12. Meng tzeu dit : « Si celui qui s’applique à l’étude de la sagesse, n’a pas foi en ses principes, sur quel fondement appuiera-t-il sa conduite ? »

13. Meng tzeu ayant appris que le prince de Lou voulait donner à Io tcheng tzeu une part dans l’administration, dit : « Cette nouvelle m’a causé une telle joie que je n’ai pu dormir. » Koung suenn Tch’eou dit : « Io tcheng tzeu est il un homme énergique ? » « Non, dit Meng tzeu. » — « Est il prudent et fécond en ressources ? » « Non, dit Meng tzeu. » — « A-t-il beaucoup de connaissances, une grande expérience ? » « Non, dit Meng tzeu. » — « Alors pourquoi cette joie qui vous a empêché de dormir ? » « C’est un homme qui veut le bien, dit Meng tzeu. »

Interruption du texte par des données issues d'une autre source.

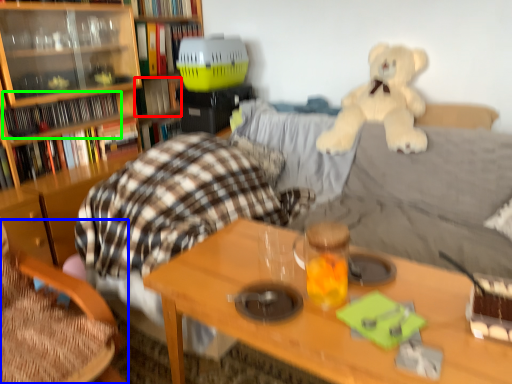 Question: Which object is positioned farthest from book (highlighted by a red box)? Select from chair (highlighted by a blue box) and book (highlighted by a green box).

Choices:
 (A) chair
 (B) book

Answer: (A) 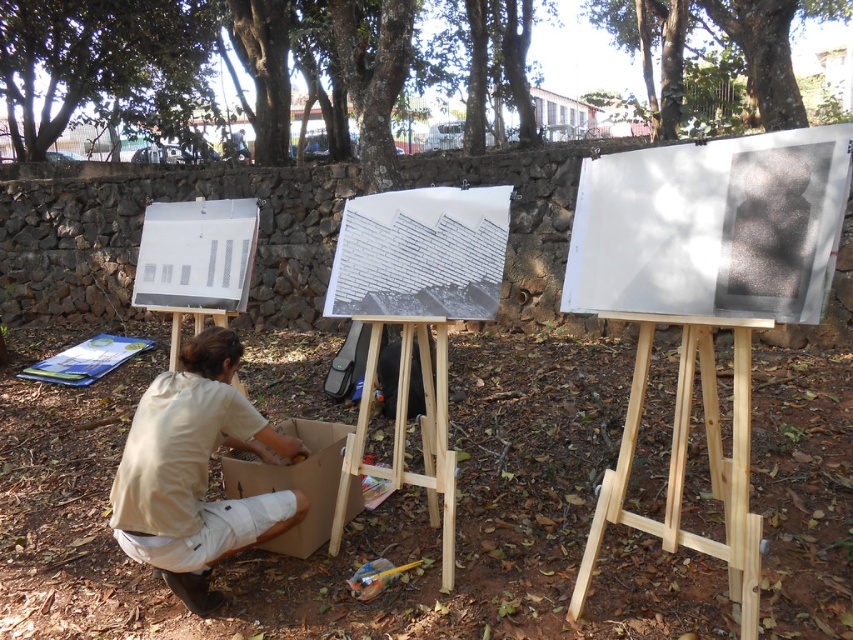 You are an artist standing in front of the cardboard box at lower center and looking towards the green leafy tree at upper center. Which object appears narrower from your perspective?

The green leafy tree at upper center appears narrower than the cardboard box at lower center because it is thinner.

What is the 2D coordinate of the brown textured tree at upper center?

The brown textured tree at upper center is located at the 2D coordinate point of (137, 60). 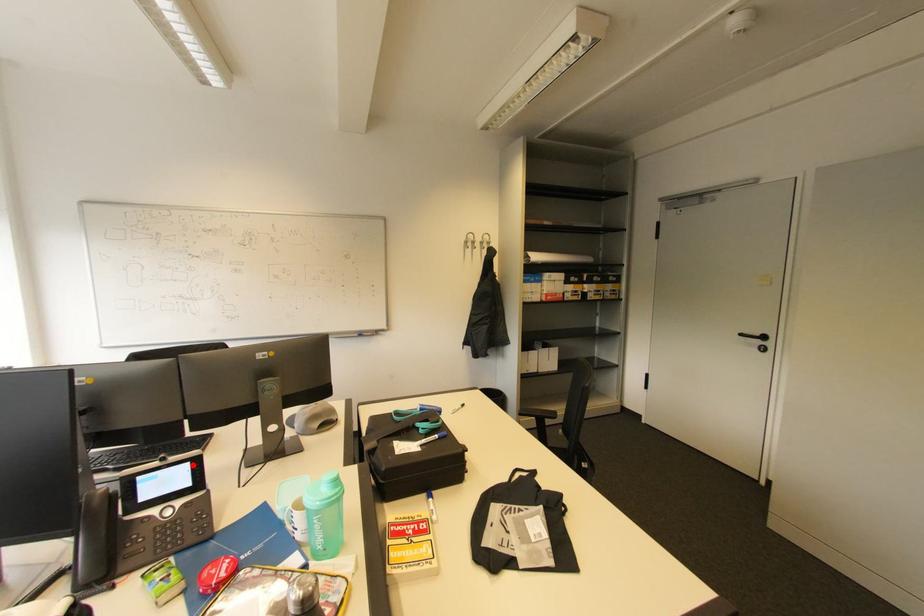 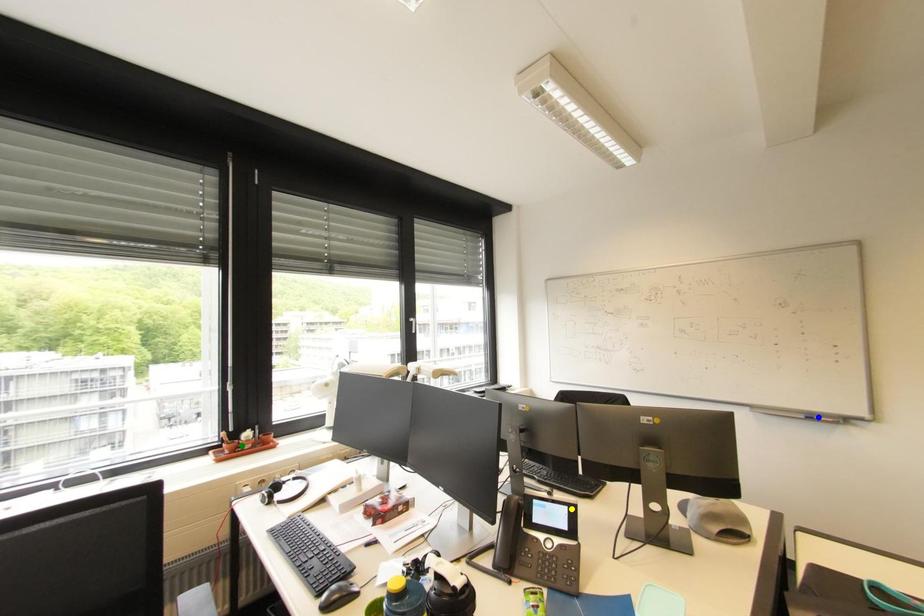 Question: I am providing you with two images of the same scene from different viewpoints. A red point is marked on the first image. You are given multiple points on the second image. Which mark in image 2 goes with the point in image 1?

Choices:
 (A) blue point
 (B) yellow point
 (C) green point

Answer: (B) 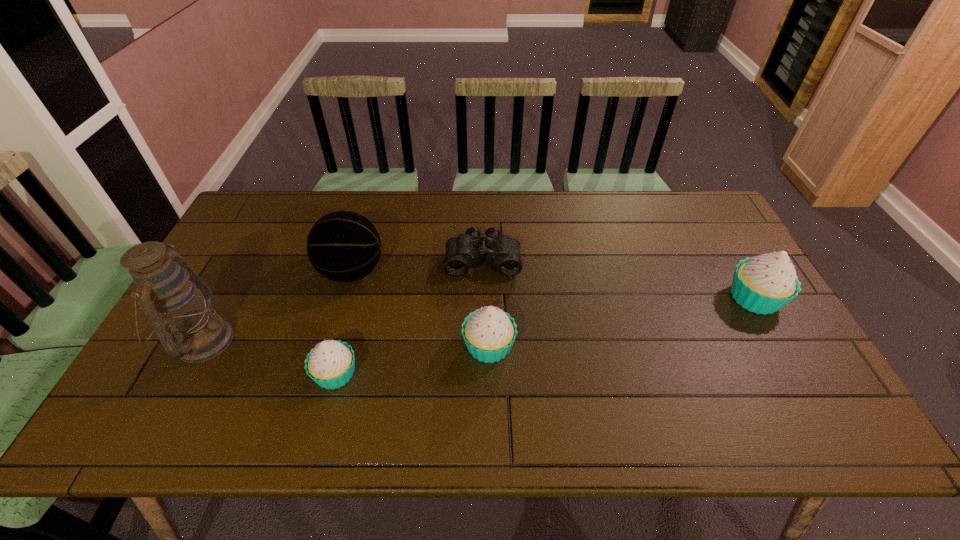 Identify the location of vacant region located on the left of the leftmost cupcake. The width and height of the screenshot is (960, 540). (262, 374).

At what (x,y) coordinates should I click in order to perform the action: click on vacant space located on the left of the second tallest cupcake. Please return your answer as a coordinate pair (x, y). This screenshot has width=960, height=540. Looking at the image, I should click on (435, 346).

The width and height of the screenshot is (960, 540). Find the location of `vacant space located on the left of the farthest cupcake`. vacant space located on the left of the farthest cupcake is located at coordinates (644, 298).

This screenshot has width=960, height=540. In order to click on vacant space located on the right of the tallest object in this screenshot , I will do `click(341, 341)`.

Where is `free spot located at the eyepieces of the shortest object`? This screenshot has width=960, height=540. free spot located at the eyepieces of the shortest object is located at coordinates (483, 300).

At what (x,y) coordinates should I click in order to perform the action: click on free space located 0.240m on the right of the basketball. Please return your answer as a coordinate pair (x, y). Looking at the image, I should click on (467, 272).

Find the location of `oil lamp at the near edge`. oil lamp at the near edge is located at coordinates (169, 292).

Image resolution: width=960 pixels, height=540 pixels. I want to click on object that is positioned at the left edge, so click(x=169, y=292).

In order to click on object that is positioned at the right edge in this screenshot , I will do `click(764, 284)`.

What are the coordinates of `object that is at the near left corner` in the screenshot? It's located at (169, 292). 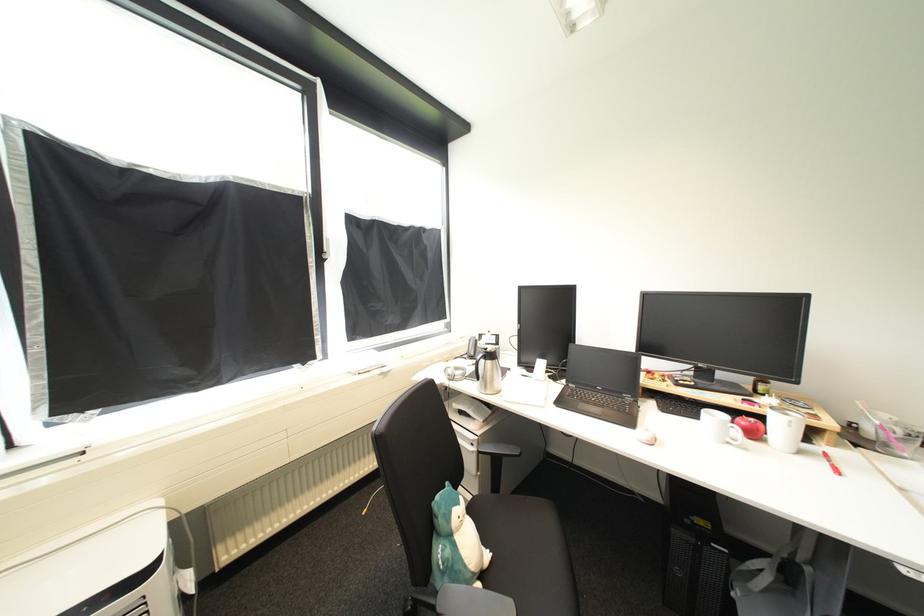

— « Suffit il d’aimer ce qui est bien ? » « L’amour du bien, dit Meng tzeu, est plus que suffisant pour gouverner l’empire ; à plus forte raison, pour gouverner la principauté de Lou. Si un ministre veut le bien, dans tout l’empire personne ne trouvera trop pénible un voyage de mille stades pour venir lui donner un bon avis.

« S’il n’aime pas ce qui est bien, chacun dira : « Il est plein de confiance en lui-même ; (si je lui donne un avis, il pensera) : je le savais déjà. » La voix et le visage d’un homme présomptueux repoussent tout le monde à mille stades de distance. Les hommes de bien se tiennent à distance, mais les détracteurs, les adulateurs, les flatteurs hypocrites approchent. Un ministre entouré de détracteurs, d’adulateurs et de flatteurs hypocrites, pourrait-il, quand il le voudrait, établir le bon ordre dans l’État ? »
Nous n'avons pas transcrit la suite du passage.